Carlos Servan, Executive Director of the Commission for the Blind and Visually Impaired: Actually, we had some obstacles and problems in getting access. As blind people, we don’t drive. So, in the beginning, when they were telling us “go to this and this place for a test,” many of those places were not accessible to buses, number one. Number two, you were not supposed to be on public transportation if you had a risk to be already contagious. So, yeah, when we called, they didn’t know how to deal with that.
It was frustrating for us blind people. And, also, for the Lincoln-Lancaster Health Department. We talked to the state health and human services; they also didn’t know how to deal with that.

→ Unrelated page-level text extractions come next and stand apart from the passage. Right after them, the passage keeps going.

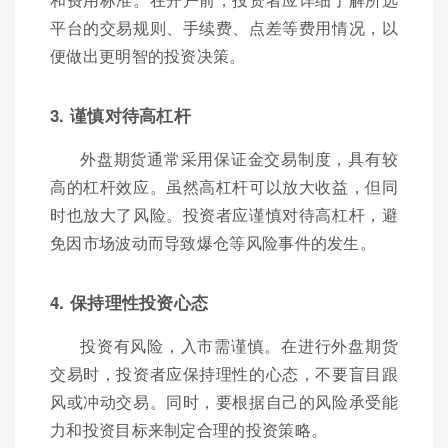
平台的交易规则、手续费、点差等费用情况，以
便做出更明智的投资决策。
3. 谨慎对待高杠杆
外盘期货通常采用保证金交易制度，具有较
高的杠杆效应。虽然高杠杆可以放大收益，但同
时也放大了风险。投资者应谨慎对待高杠杆，避
免因市场波动而导致爆仓等风险事件的发生。
4. 保持理性投资心态
投资有风险，入市需谨慎。在进行外盘期货
交易时，投资者应保持理性的心态，不要盲目跟
风或冲动交易。同时，要根据自己的风险承受能
力和投资目标来制定合理的投资策略。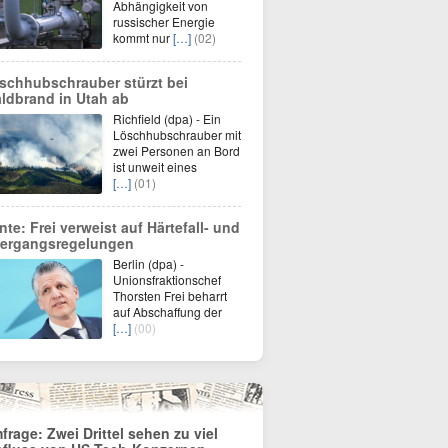
Abhängigkeit von
russischer Energie
kommt nur
[…]
(02)
schhubschrauber stürzt bei
ldbrand in Utah ab
Richfield (dpa) - Ein
Löschhubschrauber mit
zwei Personen an Bord
ist unweit eines
[…]
(01)
nte: Frei verweist auf Härtefall- und
ergangsregelungen
Berlin (dpa) -
Unionsfraktionschef
Thorsten Frei beharrt
auf Abschaffung der
[…]
(00)
frage: Zwei Drittel sehen zu viel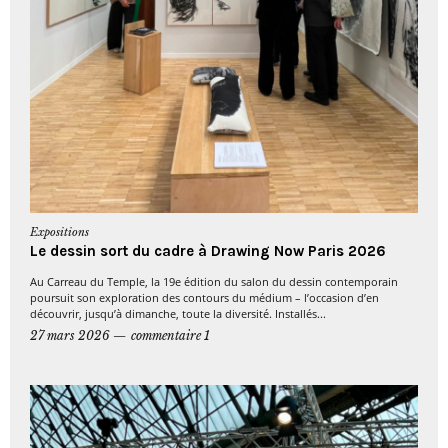
Expositions
Le dessin sort du cadre à Drawing Now Paris 2026
Au Carreau du Temple, la 19e édition du salon du dessin contemporain
poursuit son exploration des contours du médium – l’occasion d’en
découvrir, jusqu’à dimanche, toute la diversité. Installés...
27 mars 2026
commentaire 1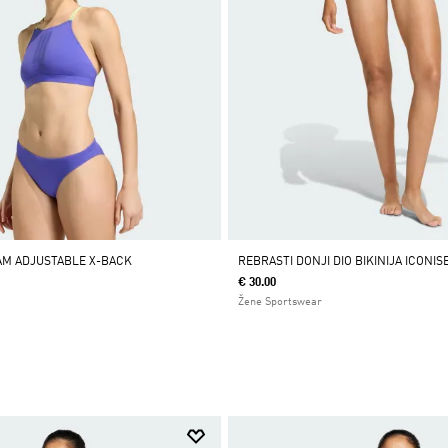
EAM ADJUSTABLE X-BACK
REBRASTI DONJI DIO BIKINIJA ICONIS
€ 30.00
Žene Sportswear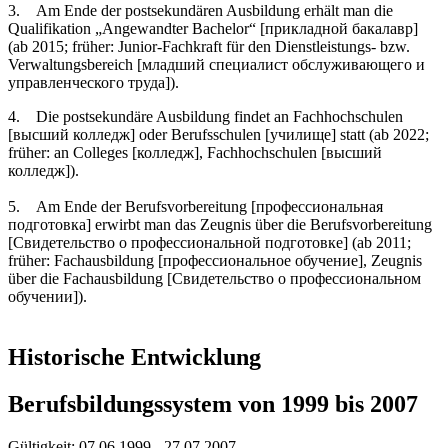
3. Am Ende der postsekundären Ausbildung erhält man die
Qualifikation „Angewandter Bachelor“ [прикладной бакалавр]
(ab 2015; früher: Junior-Fachkraft für den Dienstleistungs- bzw.
Verwaltungsbereich [младший специалист обслуживающего и
управленческого труда]).
4. Die postsekundäre Ausbildung findet an Fachhochschulen
[высший колледж] oder Berufsschulen [училище] statt (ab 2022;
früher: an Colleges [колледж], Fachhochschulen [высший
колледж]).
5. Am Ende der Berufsvorbereitung [профессиональная
подготовка] erwirbt man das Zeugnis über die Berufsvorbereitung
[Свидетельство о профессиональной подготовке] (ab 2011;
früher: Fachausbildung [профессиональное обучение], Zeugnis
über die Fachausbildung [Cвидетельство о профессиональном
обучении]).
Historische Entwicklung
Berufsbildungssystem von 1999 bis 2007
Gültigkeit:
07.06.1999 - 27.07.2007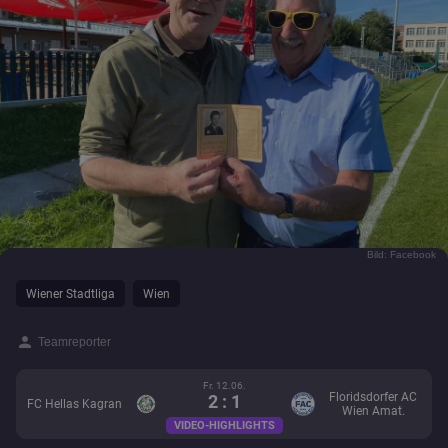
Bild: Facebook
Wiener Stadtliga
Wien
person
Teamreporter
Fr. 12.06.
Floridsdorfer AC
2 : 1
FC Hellas Kagran
Wien Amat.
VIDEO-HIGHLIGHTS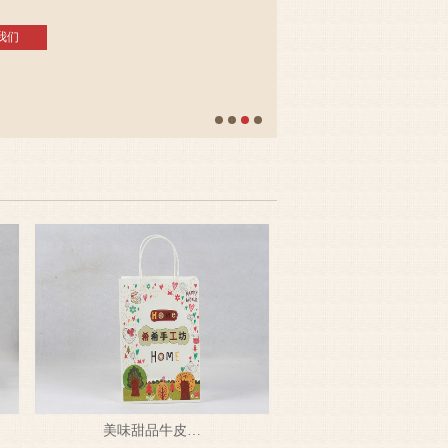
 咨询我们
美味甜品牛皮…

It was frustrating. It was difficult.
Like people called the agency to find out what we could do. Technically speaking, we couldn’t help just any blind person, except if they were clients of the agency, if they were getting services from us then we incorporated that as part of achieving their goals, but it was very difficult.

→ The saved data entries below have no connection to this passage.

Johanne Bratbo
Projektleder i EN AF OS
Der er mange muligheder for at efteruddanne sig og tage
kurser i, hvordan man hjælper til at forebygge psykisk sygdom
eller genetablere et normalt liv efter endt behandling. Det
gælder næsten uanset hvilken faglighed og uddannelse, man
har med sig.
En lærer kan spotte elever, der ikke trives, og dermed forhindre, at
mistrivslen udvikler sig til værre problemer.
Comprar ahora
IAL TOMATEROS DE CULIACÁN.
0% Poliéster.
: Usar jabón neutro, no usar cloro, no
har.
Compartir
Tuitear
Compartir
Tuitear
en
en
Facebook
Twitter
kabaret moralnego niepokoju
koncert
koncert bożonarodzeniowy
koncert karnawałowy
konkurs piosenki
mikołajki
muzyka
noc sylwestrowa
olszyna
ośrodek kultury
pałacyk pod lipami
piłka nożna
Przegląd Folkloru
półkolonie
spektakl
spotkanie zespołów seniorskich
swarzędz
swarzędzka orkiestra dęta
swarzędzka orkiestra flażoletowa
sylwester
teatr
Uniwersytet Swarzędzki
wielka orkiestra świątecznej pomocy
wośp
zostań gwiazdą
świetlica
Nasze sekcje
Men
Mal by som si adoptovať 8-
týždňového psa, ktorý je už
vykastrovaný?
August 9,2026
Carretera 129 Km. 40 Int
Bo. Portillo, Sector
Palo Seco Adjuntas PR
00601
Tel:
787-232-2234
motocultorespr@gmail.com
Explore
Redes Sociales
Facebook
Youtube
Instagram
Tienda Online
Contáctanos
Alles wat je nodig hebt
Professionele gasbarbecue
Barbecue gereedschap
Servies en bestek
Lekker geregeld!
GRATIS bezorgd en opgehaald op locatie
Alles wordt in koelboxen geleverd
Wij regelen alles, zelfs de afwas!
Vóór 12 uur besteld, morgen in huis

Amantha Dickman, News Director: And you mentioned that the Lancaster County was also very frustrated. Did you communicate with them to discuss future accommodations and were those accommodations implemented as time went on?
Carlos Servan, Executive Director of the Commission for the Blind and Visually Impaired: Yes, we did.
And when I say frustrated it was because they were frustrated, but they wanted to work with us and, actually, they themselves told blind people, “we will go, we will pick you up and take you to get your test.” So, they, they did that. They did that.
They… what I heard from other consumers is that the Lincoln-Lancaster Health Department went over what they were supposed to do, meaning their staff members, early in the mornings, sometimes after 5:00 PM, sometimes on the weekend.
So, they, they did a great job.
Amantha Dickman, News Director: And we’re looking at, potentially, another wave that is coming up. Are there any more accommodations that you would like to see with this next wave potentially?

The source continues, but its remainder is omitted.